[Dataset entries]
▬▬▬▬▬▬
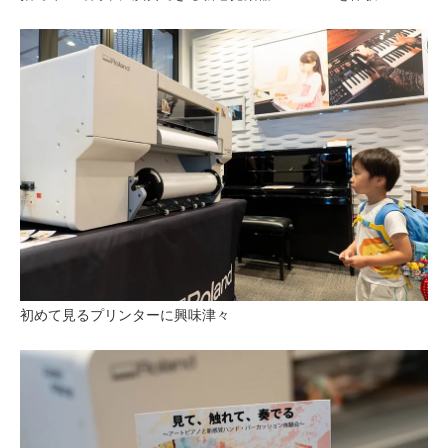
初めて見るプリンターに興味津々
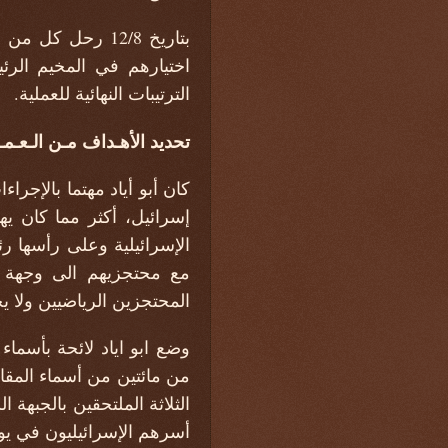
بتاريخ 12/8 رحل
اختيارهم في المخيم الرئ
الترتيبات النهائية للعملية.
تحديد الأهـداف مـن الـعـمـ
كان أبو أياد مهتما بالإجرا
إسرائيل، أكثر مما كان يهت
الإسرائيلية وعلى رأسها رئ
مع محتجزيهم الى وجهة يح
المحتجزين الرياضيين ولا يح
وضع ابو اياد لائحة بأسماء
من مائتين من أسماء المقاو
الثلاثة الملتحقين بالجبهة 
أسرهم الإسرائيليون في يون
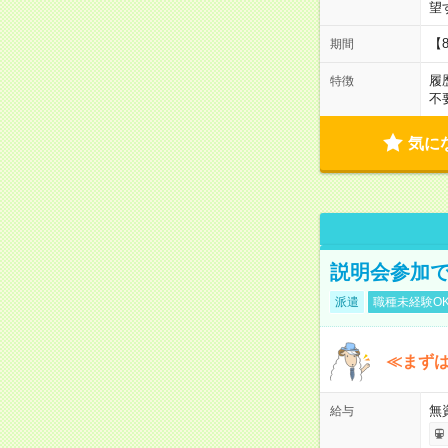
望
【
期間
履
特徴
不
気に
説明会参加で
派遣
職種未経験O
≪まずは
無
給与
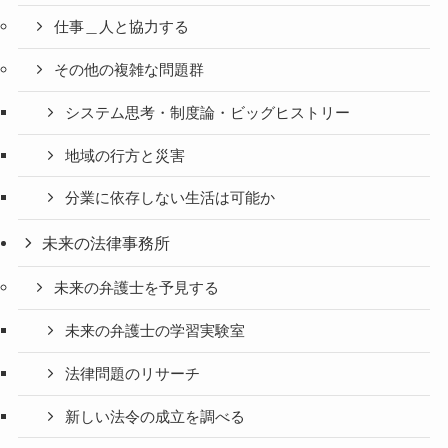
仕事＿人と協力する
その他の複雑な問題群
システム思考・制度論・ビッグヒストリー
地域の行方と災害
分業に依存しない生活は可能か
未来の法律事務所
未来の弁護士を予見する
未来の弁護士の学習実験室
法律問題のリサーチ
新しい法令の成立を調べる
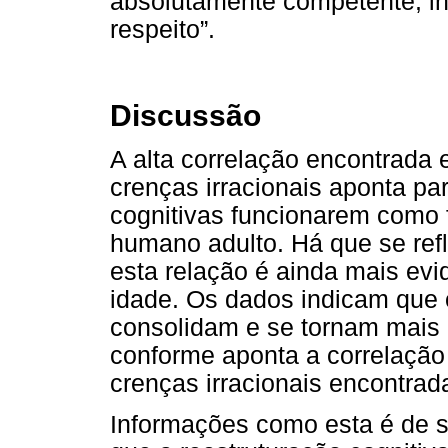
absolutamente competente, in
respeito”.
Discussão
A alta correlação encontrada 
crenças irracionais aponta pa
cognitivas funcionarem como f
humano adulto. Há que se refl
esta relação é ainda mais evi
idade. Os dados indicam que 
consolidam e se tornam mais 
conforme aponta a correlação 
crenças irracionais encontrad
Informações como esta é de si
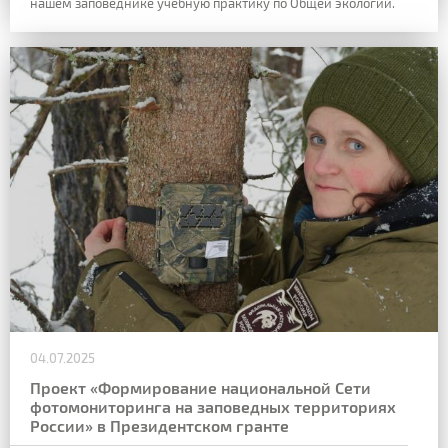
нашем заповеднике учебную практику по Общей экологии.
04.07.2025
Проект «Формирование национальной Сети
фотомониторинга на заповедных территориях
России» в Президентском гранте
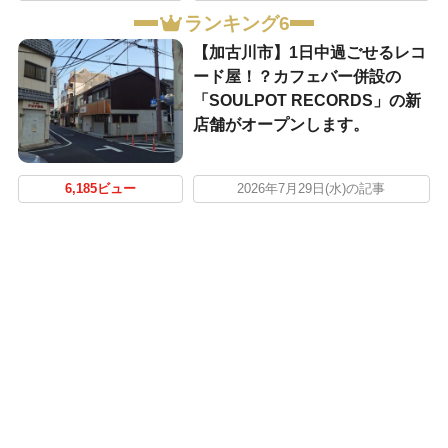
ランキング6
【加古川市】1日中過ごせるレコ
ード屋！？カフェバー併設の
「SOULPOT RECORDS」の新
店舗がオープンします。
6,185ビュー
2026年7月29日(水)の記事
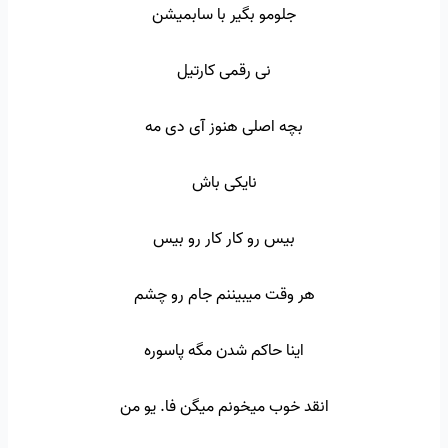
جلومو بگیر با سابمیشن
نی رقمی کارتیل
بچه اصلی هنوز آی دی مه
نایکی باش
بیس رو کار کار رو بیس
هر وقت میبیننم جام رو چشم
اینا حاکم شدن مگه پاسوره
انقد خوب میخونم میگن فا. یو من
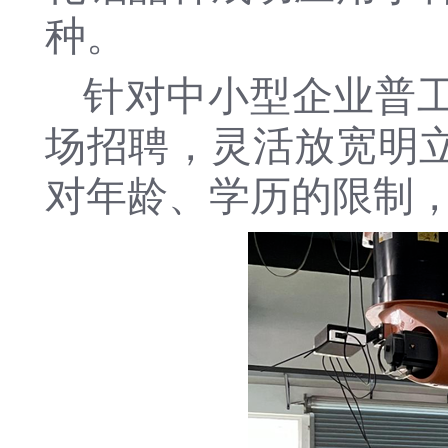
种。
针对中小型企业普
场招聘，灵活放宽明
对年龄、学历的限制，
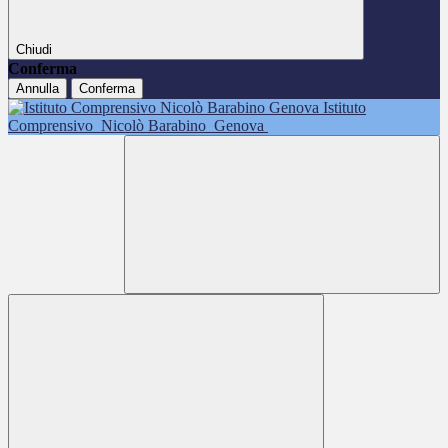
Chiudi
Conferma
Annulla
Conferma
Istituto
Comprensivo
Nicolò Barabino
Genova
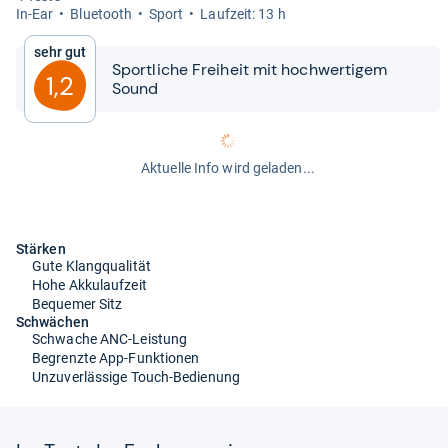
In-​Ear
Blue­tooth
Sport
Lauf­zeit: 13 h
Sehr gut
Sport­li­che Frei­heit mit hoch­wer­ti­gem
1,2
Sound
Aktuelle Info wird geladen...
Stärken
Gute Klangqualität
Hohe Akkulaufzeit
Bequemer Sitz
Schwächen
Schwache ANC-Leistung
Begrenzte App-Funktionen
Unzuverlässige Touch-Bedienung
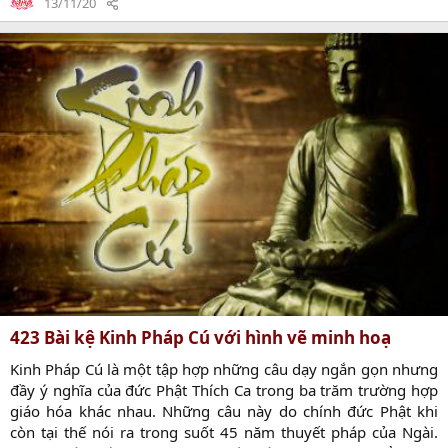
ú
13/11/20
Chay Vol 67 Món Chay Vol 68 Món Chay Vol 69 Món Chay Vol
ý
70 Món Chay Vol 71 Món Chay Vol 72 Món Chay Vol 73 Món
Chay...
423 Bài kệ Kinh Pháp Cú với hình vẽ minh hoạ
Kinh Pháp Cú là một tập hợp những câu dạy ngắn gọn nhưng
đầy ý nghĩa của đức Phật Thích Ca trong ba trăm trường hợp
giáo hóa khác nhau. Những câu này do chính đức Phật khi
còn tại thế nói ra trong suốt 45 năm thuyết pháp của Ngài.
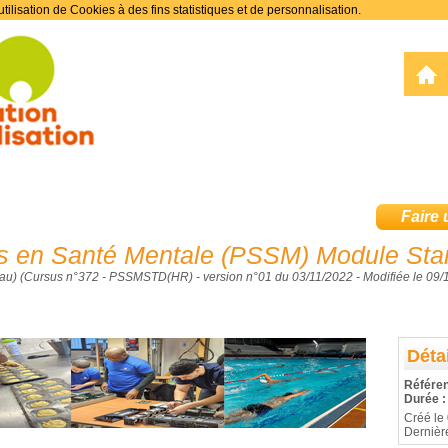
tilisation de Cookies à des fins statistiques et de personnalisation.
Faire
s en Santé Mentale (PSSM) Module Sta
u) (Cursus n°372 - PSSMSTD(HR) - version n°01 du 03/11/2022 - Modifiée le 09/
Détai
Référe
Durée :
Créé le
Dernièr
▬▬▬▬▬▬
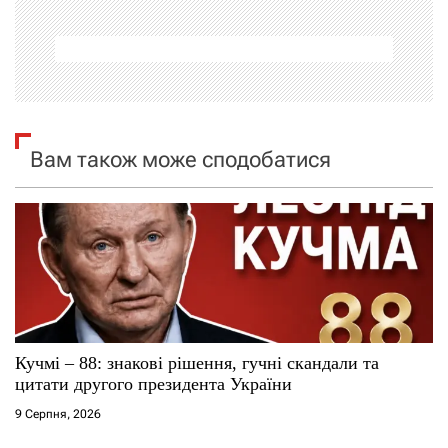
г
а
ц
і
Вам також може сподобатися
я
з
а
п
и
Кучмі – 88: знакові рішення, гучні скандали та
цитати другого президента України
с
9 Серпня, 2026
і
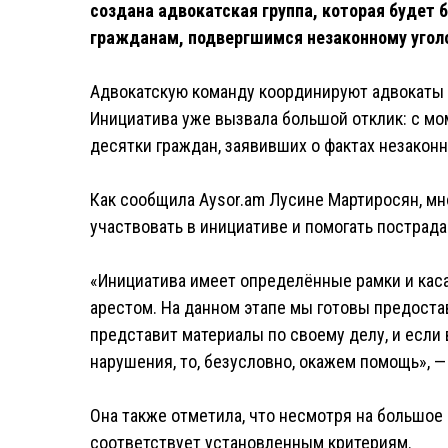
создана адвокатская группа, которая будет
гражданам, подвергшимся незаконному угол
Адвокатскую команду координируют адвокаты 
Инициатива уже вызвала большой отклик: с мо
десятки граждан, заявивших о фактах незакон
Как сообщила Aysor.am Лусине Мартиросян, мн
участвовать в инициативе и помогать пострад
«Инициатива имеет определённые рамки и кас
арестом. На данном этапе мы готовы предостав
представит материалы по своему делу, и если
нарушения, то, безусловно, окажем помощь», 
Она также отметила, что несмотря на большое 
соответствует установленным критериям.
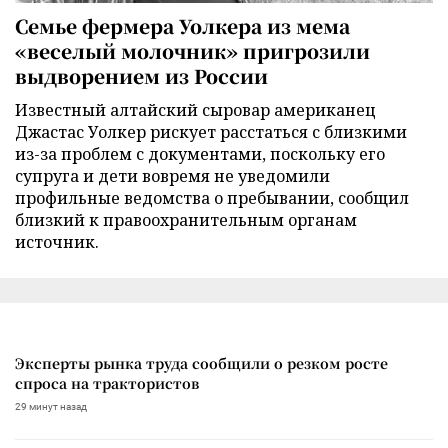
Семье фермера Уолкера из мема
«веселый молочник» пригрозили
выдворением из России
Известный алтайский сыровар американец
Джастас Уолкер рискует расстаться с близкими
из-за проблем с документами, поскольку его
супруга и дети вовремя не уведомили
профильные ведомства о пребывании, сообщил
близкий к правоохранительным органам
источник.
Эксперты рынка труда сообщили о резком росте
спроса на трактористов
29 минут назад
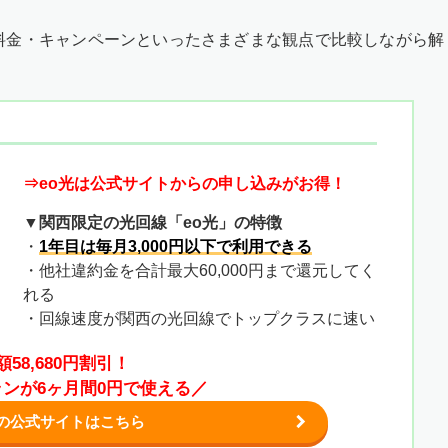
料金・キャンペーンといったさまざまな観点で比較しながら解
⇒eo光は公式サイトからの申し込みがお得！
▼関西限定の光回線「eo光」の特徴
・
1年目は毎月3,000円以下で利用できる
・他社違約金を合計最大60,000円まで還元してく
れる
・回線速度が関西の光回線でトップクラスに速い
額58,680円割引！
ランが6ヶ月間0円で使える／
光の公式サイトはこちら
▬▬▬▬▬▬
Starting with the line above that holds "انقد خوب میخونم میگن فا. یو من", restate each line word for word up to and including the line that holds "u) (Cursus n°372". Drop the pictures.

EXERCISE SOLUTION:
انقد خوب میخونم میگن فا. یو من
种。
针对中小型企业普
场招聘，灵活放宽明
对年龄、学历的限制，
Chiudi
Conferma
Annulla
Conferma
Istituto
Comprensivo
Nicolò Barabino
Genova
In-​Ear
Blue­tooth
Sport
Lauf­zeit: 13 h
Sehr gut
Sport­li­che Frei­heit mit hoch­wer­ti­gem
1,2
Sound
Aktuelle Info wird geladen...
Stärken
Gute Klangqualität
Hohe Akkulaufzeit
Bequemer Sitz
Schwächen
Schwache ANC-Leistung
Begrenzte App-Funktionen
Unzuverlässige Touch-Bedienung
ú
13/11/20
Chay Vol 67 Món Chay Vol 68 Món Chay Vol 69 Món Chay Vol
ý
70 Món Chay Vol 71 Món Chay Vol 72 Món Chay Vol 73 Món
Chay...
423 Bài kệ Kinh Pháp Cú với hình vẽ minh hoạ
Kinh Pháp Cú là một tập hợp những câu dạy ngắn gọn nhưng
đầy ý nghĩa của đức Phật Thích Ca trong ba trăm trường hợp
giáo hóa khác nhau. Những câu này do chính đức Phật khi
còn tại thế nói ra trong suốt 45 năm thuyết pháp của Ngài.
tilisation de Cookies à des fins statistiques et de personnalisation.
Faire
s en Santé Mentale (PSSM) Module Sta
u) (Cursus n°372 - PSSMSTD(HR) - version n°01 du 03/11/2022 - Modifiée le 09/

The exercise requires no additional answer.